Annual integrated bacterioplankton production in the Ross Sea is about 23 g C per m2 per year (Supplementary Table 6e, calculated from Ducklow et al., 2001), but this includes elevated rates in summer coupled to phytoplankton production. Our estimates suggest that production of ammonia oxidizer biomass could account for about 9% of this annually integrated total. The winter rates of bacterioplankton production they measured (0.8 mmol C per m2 per day) are comparable to the rates we estimate from AO (0.5 mmol C per m2 per day), as are winter rates of bacterioplankton production referenced in Grzymski et al. (2012).

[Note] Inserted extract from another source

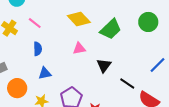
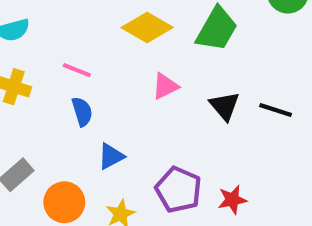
pink line: (35, 23) -> (77, 70), moved
black line: (127, 83) -> (276, 110), moved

Assuming that Thaumarchaeota take up and incorporate exogenous l-leucine, a significant portion of the winter bacterioplankton production measured on the WAP shelf may be growth of the Thaumarchaeota population, as proposed by Grzymski et al. (2012). Alternatively, if Thaumarchaeota do not incorporate l-leucine to the same extent as Bacteria (i.e., data presented in Alonso-Sáez et al., 2008), then production supported by AO may be in addition to heterotrophic production measured by l-leucine incorporation. In either case, our data indicate that Thaumarchaeota can account for a significant portion of prokaryotic production during the Antarctic winter.

Thaumarchaeota production is unlikely to be able to meet all of the energy demand, because heterotrophic decomposition of organic matter is required to supply the ammonium to be oxidized. Assuming Redfield stoichiometry for labile organic matter (Redfield et al., 1963) and that ammonium release is linked to complete oxidation of that organic matter, 6.6 mol of C must be mineralized per mole of ammonium regenerated. For each mole of Thaumarchaeota biomass C produced, ~27 mol of ammonia are oxidized by Thaumarchaeota; thus, 178 mol of labile organic C must be oxidized to support chemoautotrophic production of 1 mol of Thaumarchaeota C, unless AOA are mixotrophic or heterotrophic (Spang et al., 2012; Qin et al., 2014; Lin et al., 2015) or they are able to access other forms of reduced nitrogen (e.g., organic nitrogen in urea or other small molecules) more directly. Note that chemoautotrophy fueled by AO is not ‘new production’, sensu Eppley and Peterson (1979), even though carbon is being fixed: since AO depends on a source of reduced N supplied by organic matter mineralization, at an ecosystem level it is part of a net oxidative process (Smith and Hollibaugh, 1989).

Conclusions

AO rates measured in Antarctic continental shelf waters ranged from <0.1 to 220 nm per day and are an order of magnitude greater than rates previously reported for other Southern Ocean waters (Scotia Sea, Ross Sea). AOA populations in the surface mixed layer during winter oxidize ammonia at higher rates than those in the summer ‘WW’ layer that is derived from the winter mixed layer. AO rates in CDW samples have not been measured previously. They are comparable to rates measured by others in temperate waters, suggesting that the contribution of the Southern Ocean to global nitrification has been underestimated. Chemoautotrophic production supported by AO can account for a ~9% of winter bacterioplankton production in the study area, but must be supported by ongoing ammonium regeneration. amoA transcript abundance was 0.02–40% of amoA gene abundance across all water masses. Despite this large dynamic range, we only found significant correlations between AO rates and gene abundance, and only for a selected subset of our samples. This suggests caution in using amoA transcript abundance or transcript to gene ratios to predict AO rates in the environment.